- [How to complete this task]:
Show the lines below that contain the string "bonne".

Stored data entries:
┏━━

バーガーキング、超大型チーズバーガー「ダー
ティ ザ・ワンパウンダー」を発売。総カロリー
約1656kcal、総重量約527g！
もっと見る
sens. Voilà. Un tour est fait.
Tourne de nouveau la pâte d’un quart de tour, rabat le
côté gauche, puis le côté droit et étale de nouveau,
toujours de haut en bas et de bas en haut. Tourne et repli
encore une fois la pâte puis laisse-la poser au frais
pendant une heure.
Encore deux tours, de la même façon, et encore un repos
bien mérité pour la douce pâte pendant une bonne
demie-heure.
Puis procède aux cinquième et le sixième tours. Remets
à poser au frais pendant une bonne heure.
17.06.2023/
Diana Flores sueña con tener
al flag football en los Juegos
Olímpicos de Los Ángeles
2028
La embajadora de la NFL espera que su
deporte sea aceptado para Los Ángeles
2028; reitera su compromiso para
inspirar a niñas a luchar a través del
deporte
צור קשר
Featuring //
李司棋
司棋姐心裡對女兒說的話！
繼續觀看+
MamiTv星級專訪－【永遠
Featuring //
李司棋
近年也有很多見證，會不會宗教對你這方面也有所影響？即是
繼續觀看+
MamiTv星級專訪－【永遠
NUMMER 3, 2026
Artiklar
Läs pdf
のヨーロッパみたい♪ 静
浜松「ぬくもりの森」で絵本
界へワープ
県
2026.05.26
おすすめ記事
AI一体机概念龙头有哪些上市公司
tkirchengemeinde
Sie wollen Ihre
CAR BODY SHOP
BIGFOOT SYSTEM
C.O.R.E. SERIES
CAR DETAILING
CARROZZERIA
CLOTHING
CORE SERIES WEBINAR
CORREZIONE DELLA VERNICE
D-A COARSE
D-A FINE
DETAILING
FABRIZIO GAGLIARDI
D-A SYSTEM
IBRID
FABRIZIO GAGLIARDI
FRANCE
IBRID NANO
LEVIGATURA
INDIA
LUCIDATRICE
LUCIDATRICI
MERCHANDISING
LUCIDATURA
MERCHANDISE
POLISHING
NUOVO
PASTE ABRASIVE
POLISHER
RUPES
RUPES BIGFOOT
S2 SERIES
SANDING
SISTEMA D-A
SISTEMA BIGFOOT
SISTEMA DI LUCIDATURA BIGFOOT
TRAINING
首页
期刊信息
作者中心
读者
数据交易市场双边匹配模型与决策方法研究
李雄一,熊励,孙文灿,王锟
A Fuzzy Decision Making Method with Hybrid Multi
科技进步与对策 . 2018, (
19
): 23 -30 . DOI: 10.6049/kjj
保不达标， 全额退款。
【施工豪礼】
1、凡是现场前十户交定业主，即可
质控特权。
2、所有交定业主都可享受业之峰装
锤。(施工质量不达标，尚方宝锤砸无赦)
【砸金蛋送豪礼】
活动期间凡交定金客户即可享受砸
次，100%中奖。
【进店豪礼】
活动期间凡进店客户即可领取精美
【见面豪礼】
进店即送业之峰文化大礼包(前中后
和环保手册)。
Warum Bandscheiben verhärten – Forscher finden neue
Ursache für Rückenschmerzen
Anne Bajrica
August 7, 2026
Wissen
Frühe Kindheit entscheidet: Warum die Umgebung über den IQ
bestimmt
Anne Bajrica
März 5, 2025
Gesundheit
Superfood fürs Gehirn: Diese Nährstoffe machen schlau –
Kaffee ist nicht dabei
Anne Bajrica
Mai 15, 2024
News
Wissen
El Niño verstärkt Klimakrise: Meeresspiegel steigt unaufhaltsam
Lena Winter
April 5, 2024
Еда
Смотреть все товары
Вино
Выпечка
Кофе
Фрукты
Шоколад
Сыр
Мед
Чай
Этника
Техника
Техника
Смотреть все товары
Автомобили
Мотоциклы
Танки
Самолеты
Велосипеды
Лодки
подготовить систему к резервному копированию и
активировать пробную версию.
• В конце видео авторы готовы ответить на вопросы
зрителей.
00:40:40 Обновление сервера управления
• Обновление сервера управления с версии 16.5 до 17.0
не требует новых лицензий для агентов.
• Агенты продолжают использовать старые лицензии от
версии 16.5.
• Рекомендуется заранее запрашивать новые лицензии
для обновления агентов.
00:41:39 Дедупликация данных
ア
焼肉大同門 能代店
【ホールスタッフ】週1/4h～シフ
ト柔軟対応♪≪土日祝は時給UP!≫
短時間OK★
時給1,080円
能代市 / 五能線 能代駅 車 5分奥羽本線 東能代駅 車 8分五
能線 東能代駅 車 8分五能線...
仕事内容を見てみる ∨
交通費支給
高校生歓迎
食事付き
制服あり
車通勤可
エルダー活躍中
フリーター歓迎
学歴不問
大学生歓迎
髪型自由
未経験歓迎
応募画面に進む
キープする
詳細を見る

┗━━

- [Finished exercise]:
bien mérité pour la douce pâte pendant une bonne
à poser au frais pendant une bonne heure.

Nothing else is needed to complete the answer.